Windows with a better filesystem

While I'd love to see something like ZFS available for Windows hosts, NTFS isn't a horrible filesystem. It supports most "modern" filesystem features (extended attributes, journaling, ACLs, you name it), but it's hampered by Explorer and most other apps not supporting any of these.

One thing that will absolutely kill its performance is having "too many" entries in a directory. Once you pass a couple thousand entries in one directory, everything slows to a crawl. Literally the entire machine will halt waiting for NTFS to create or remove entries when this is happening.

I used to work with an app that generated HTML-based docs for .NET assemblies; it would create one file per property, method, class, namespace, etc. For larger assemblies we'd see 20+k files, all nicely dumped into a single directory. The machine would spend a couple of hours during the build blocked on NTFS.

In theory, Windows supports filesystem plugins, which would make native ZFS, ext3 or whatever (even FUSE) possible. In practice, the APIs are undocumented, so you're completely on your own.

Now, since you're doing Java development, could you install a different OS on your machine, or use a VM on top of Windows?

Also, you might want to try some platform-independent filesystem benchmarks (iozone, bonnie... there are probably more modern ones I don't know off the top of my head, maybe even a few written in Java) to see if it's actually the filesystem holding you back, or if it's something else. Premature optimization and all that...

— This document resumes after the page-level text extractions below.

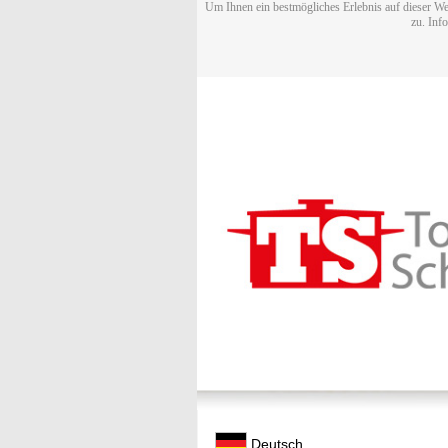
Um Ihnen ein bestmögliches Erlebnis auf dieser We
zu. Inf
Deutsch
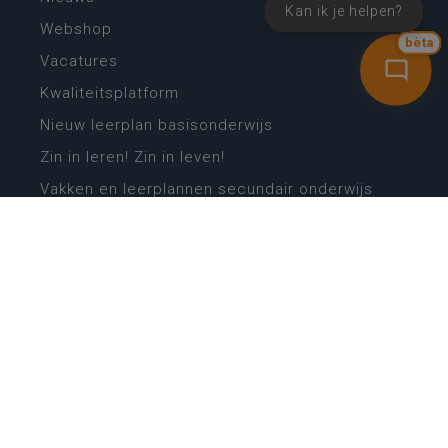
Kan ik je helpen?
Webshop
bèta
Vacatures
Kwaliteitsplatform
Nieuw leerplan basisonderwijs
Zin in leren! Zin in leven!
Vakken en leerplannen secundair onderwijs
Lessentabellen secundair onderwijs
Digitale transformatie
Schoolkalender
Scholenzoeker
Algemene website
CONTACT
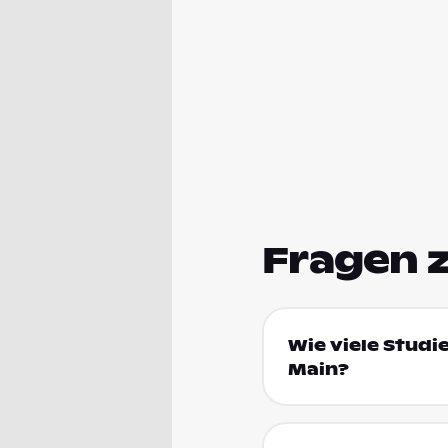
Fragen 
Wie viele Studi
Main?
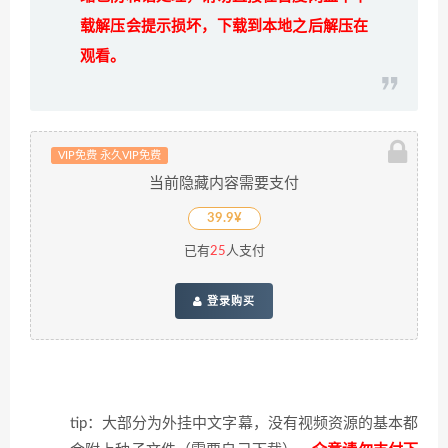
载解压会提示损坏，下载到本地之后解压在
观看。
VIP免费 永久VIP免费
当前隐藏内容需要支付
39.9¥
已有
25
人支付
登录购买
tip：大部分为外挂中文字幕，没有视频资源的基本都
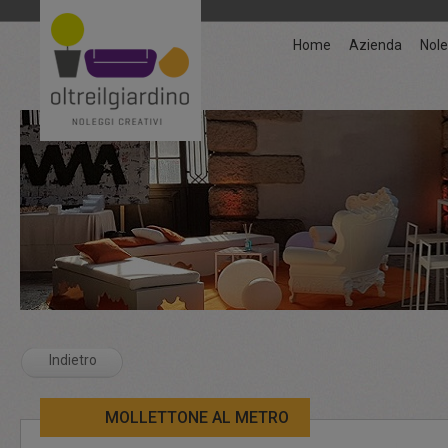
Home
Azienda
Nole
Indietro
MOLLETTONE AL METRO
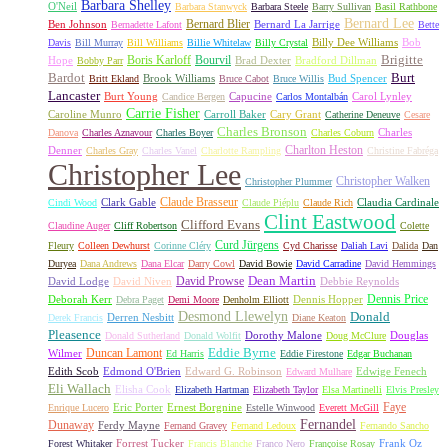
Barbara Shelley
O'Neil
Barbara Stanwyck
Barbara Steele
Barry Sullivan
Basil Rathbone
Bernard Lee
Bernard Blier
Ben Johnson
Bernard La Jarrige
Bernadette Lafont
Bette
Billy Dee Williams
Bob
Davis
Bill Murray
Bill Williams
Billie Whitelaw
Billy Crystal
Boris Karloff
Bourvil
Brigitte
Hope
Brad Dexter
Bradford Dillman
Bobby Parr
Bardot
Burt
Brook Williams
Bud Spencer
Britt Ekland
Bruce Cabot
Bruce Willis
Lancaster
Burt Young
Capucine
Carol Lynley
Candice Bergen
Carlos Montalbán
Carrie Fisher
Caroline Munro
Carroll Baker
Cary Grant
Catherine Deneuve
Cesare
Charles Bronson
Charles
Danova
Charles Aznavour
Charles Boyer
Charles Coburn
Charlton Heston
Denner
Charles Gray
Charles Vanel
Charlotte Rampling
Christine Fabréga
Christopher Lee
Christopher Walken
Christopher Plummer
Claude Brasseur
Clark Gable
Claudia Cardinale
Cindi Wood
Claude Piéplu
Claude Rich
Clint Eastwood
Clifford Evans
Claudine Auger
Cliff Robertson
Colette
Curd Jürgens
Fleury
Colleen Dewhurst
Corinne Cléry
Cyd Charisse
Daliah Lavi
Dalida
Dan
Duryea
Dana Andrews
Dana Elcar
Darry Cowl
David Bowie
David Carradine
David Hemmings
David Prowse
Dean Martin
David Lodge
David Niven
Debbie Reynolds
Dennis Price
Deborah Kerr
Dennis Hopper
Debra Paget
Demi Moore
Denholm Elliott
Desmond Llewelyn
Donald
Derren Nesbitt
Derek Francis
Diane Keaton
Pleasence
Dorothy Malone
Douglas
Donald Sutherland
Donald Wolfit
Doug McClure
Duncan Lamont
Eddie Byrne
Wilmer
Ed Harris
Eddie Firestone
Edgar Buchanan
Edith Scob
Edmond O'Brien
Edward G. Robinson
Edwige Fenech
Edward Mulhare
Eli Wallach
Elisha Cook
Elizabeth Hartman
Elizabeth Taylor
Elsa Martinelli
Elvis Presley
Faye
Eric Porter
Ernest Borgnine
Enrique Lucero
Estelle Winwood
Everett McGill
Fernandel
Dunaway
Ferdy Mayne
Fernand Gravey
Fernand Ledoux
Fernando Sancho
Forrest Tucker
Frank Oz
Forest Whitaker
Francis Blanche
Franco Nero
Françoise Rosay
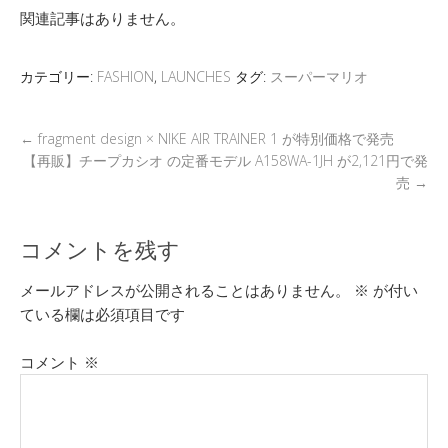
e
tt
e
e
e
ck
ail
関連記事はありません。
er
a
n
b
et
d
a
o
カテゴリー:
FASHION
,
LAUNCHES
タグ:
スーパーマリオ
s
o
k
←
fragment design × NIKE AIR TRAINER 1 が特別価格で発売
【再販】チープカシオ の定番モデル A158WA-1JH が2,121円で発
売
→
コメントを残す
メールアドレスが公開されることはありません。
※
が付い
ている欄は必須項目です
コメント
※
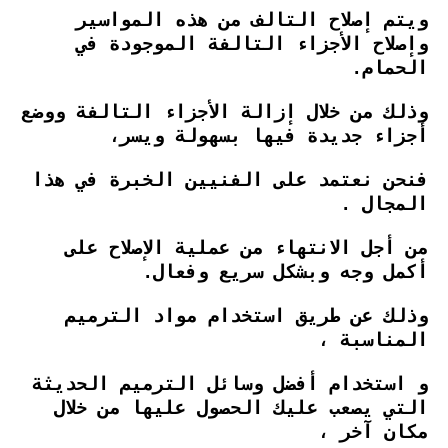
ويتم إصلاح التالف من هذه المواسير
وإصلاح الأجزاء التالفة الموجودة في
الحمام.
وذلك من خلال إزالة الأجزاء التالفة ووضع
أجزاء جديدة فيها بسهولة ويسر،
فنحن نعتمد على الفنيين الخبرة في هذا
المجال .
من أجل الانتهاء من عملية الإصلاح على
أكمل وجه وبشكل سريع وفعال.
وذلك عن طريق استخدام مواد الترميم
المناسبة ،
و استخدام أفضل وسائل الترميم الحديثة
التي يصعب عليك الحصول عليها من خلال
مكان آخر ،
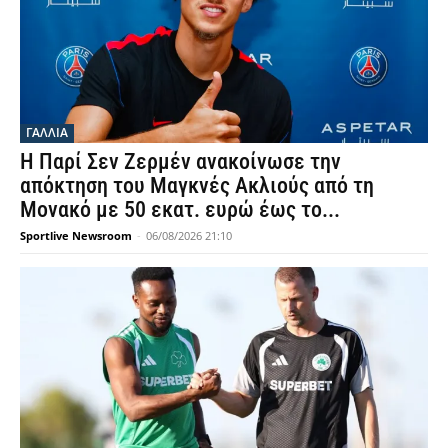
ΓΑΛΛΙΑ
Η Παρί Σεν Ζερμέν ανακοίνωσε την
απόκτηση του Μαγκνές Ακλιούς από τη
Μονακό με 50 εκατ. ευρώ έως το...
Sportlive Newsroom
-
06/08/2026 21:10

  • Turn off Last Access time
  • Turn off Short File names
  • Turn off Delete Notification
  • Turn off Indexing
  • Disable journeling
  • Disable shadow copy and previous versons and quotas and shares.
  • Enable bypass traverse checking

I guess that the real solution would be to rewrite your build system so that it used the native windows file system API, instead of the unix API (fopen etc) itself underneath the portability framework. But that's not going to happen, so basically you are stuck with whatever level of performance they thought was acceptable.

Often when using systems not originally written for Windows, you find that directory traversal has been handled very poorly, so make sure you have a very flat directory tree.